- _TASK DIRECTIONS_: Beneath this line are the data; copy exactly the part of them that opens with the line containing "This screenshot has height=2576, width=504." and closes with the line containing "This screenshot has width=829, height=2576.", and only that part.

- _MATERIALS PROVIDED_:
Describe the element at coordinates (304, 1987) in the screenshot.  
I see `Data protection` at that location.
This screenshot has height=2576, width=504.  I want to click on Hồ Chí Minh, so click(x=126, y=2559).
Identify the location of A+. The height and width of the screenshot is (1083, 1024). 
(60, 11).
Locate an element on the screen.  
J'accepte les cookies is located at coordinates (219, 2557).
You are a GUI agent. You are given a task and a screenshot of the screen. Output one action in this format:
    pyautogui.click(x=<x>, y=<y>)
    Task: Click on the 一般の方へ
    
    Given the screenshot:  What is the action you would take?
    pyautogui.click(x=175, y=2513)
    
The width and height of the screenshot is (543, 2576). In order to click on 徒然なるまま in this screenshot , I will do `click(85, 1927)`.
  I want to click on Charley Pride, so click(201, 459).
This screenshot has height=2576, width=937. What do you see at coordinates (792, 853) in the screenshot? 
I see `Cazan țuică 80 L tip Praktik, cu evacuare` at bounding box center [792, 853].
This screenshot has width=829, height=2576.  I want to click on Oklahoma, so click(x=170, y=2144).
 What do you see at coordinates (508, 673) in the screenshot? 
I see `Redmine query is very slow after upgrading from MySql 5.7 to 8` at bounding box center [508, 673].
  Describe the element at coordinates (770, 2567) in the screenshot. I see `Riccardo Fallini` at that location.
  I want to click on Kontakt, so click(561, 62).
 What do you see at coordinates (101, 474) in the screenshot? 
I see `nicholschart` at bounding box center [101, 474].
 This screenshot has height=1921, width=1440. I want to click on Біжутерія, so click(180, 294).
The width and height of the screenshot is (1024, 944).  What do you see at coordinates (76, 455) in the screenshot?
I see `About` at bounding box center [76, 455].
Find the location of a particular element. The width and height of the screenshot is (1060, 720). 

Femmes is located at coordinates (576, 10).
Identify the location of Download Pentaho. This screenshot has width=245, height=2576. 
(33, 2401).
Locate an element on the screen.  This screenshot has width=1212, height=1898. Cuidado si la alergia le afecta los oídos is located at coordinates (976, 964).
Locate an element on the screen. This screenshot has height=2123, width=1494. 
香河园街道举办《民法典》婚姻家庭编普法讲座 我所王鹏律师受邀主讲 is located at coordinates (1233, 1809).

- _COMPLETED EXERCISE_:
This screenshot has height=2576, width=504.  I want to click on Hồ Chí Minh, so click(x=126, y=2559).
Identify the location of A+. The height and width of the screenshot is (1083, 1024). 
(60, 11).
Locate an element on the screen.  
J'accepte les cookies is located at coordinates (219, 2557).
You are a GUI agent. You are given a task and a screenshot of the screen. Output one action in this format:
    pyautogui.click(x=<x>, y=<y>)
    Task: Click on the 一般の方へ
    
    Given the screenshot:  What is the action you would take?
    pyautogui.click(x=175, y=2513)
    
The width and height of the screenshot is (543, 2576). In order to click on 徒然なるまま in this screenshot , I will do `click(85, 1927)`.
  I want to click on Charley Pride, so click(201, 459).
This screenshot has height=2576, width=937. What do you see at coordinates (792, 853) in the screenshot? 
I see `Cazan țuică 80 L tip Praktik, cu evacuare` at bounding box center [792, 853].
This screenshot has width=829, height=2576.  I want to click on Oklahoma, so click(x=170, y=2144).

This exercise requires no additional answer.